Available records.

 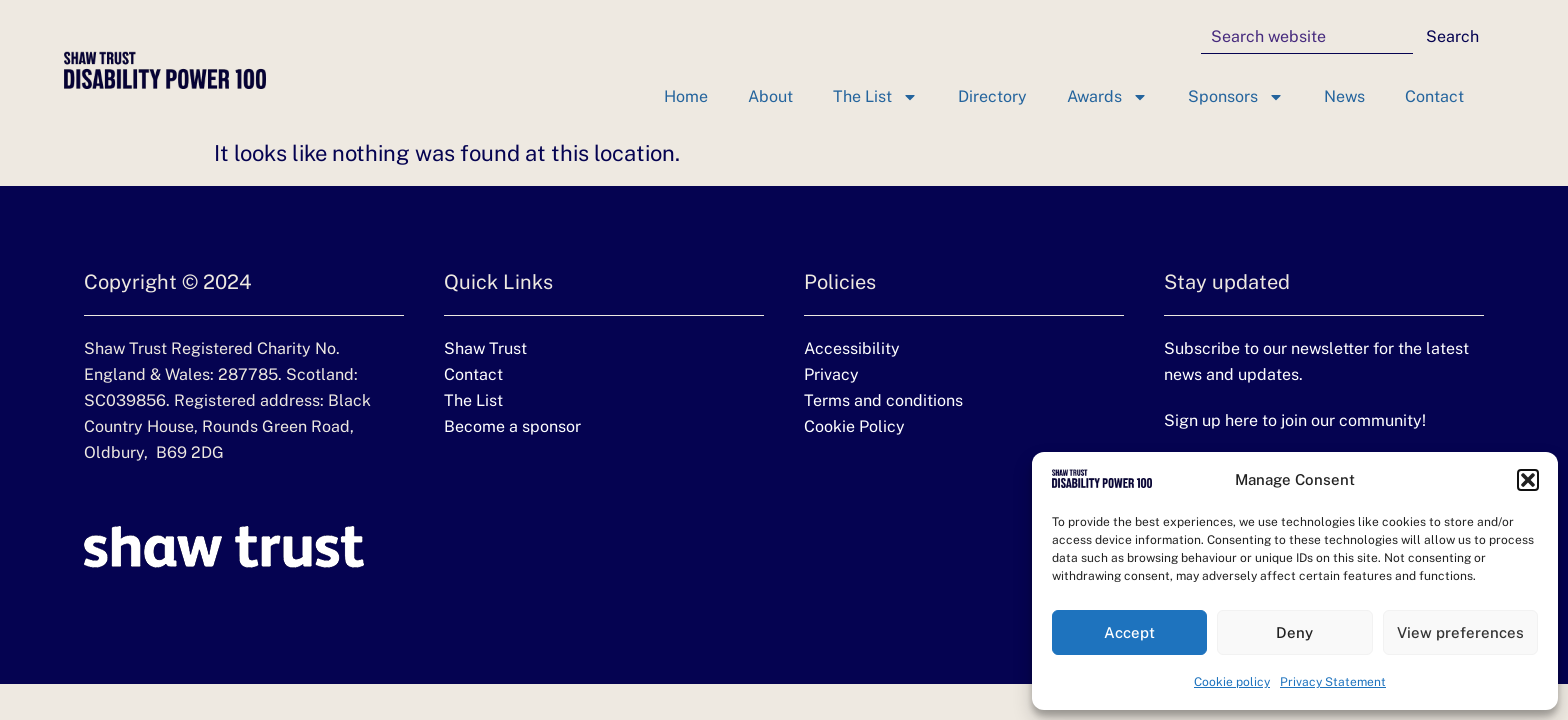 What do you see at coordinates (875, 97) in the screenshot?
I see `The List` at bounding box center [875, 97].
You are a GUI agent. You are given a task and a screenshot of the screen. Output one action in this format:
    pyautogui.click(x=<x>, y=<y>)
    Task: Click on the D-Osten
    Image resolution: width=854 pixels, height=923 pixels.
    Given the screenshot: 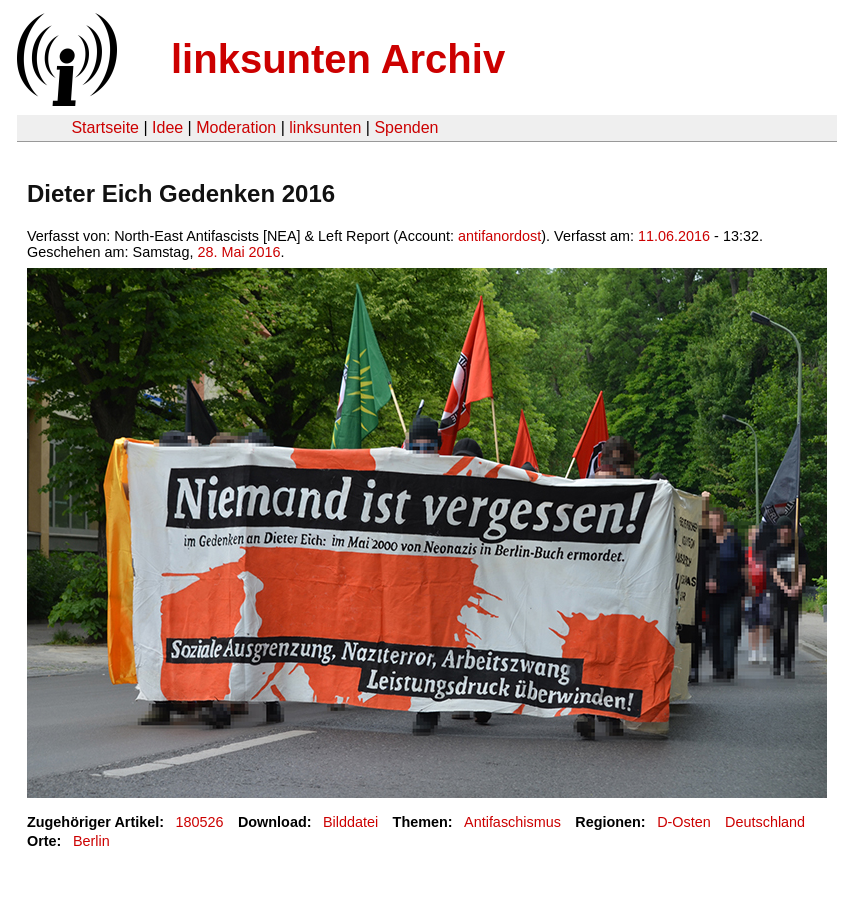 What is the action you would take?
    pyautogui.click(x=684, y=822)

Task goal. Keep both end lines and retype everything in the records above from the line containing "You are a GUI" through the line containing "Image resolution: width=854", exactly, with nothing else.

Solution below.
You are a GUI agent. You are given a task and a screenshot of the screen. Output one action in this format:
    pyautogui.click(x=<x>, y=<y>)
    Task: Click on the D-Osten
    Image resolution: width=854 pixels, height=923 pixels.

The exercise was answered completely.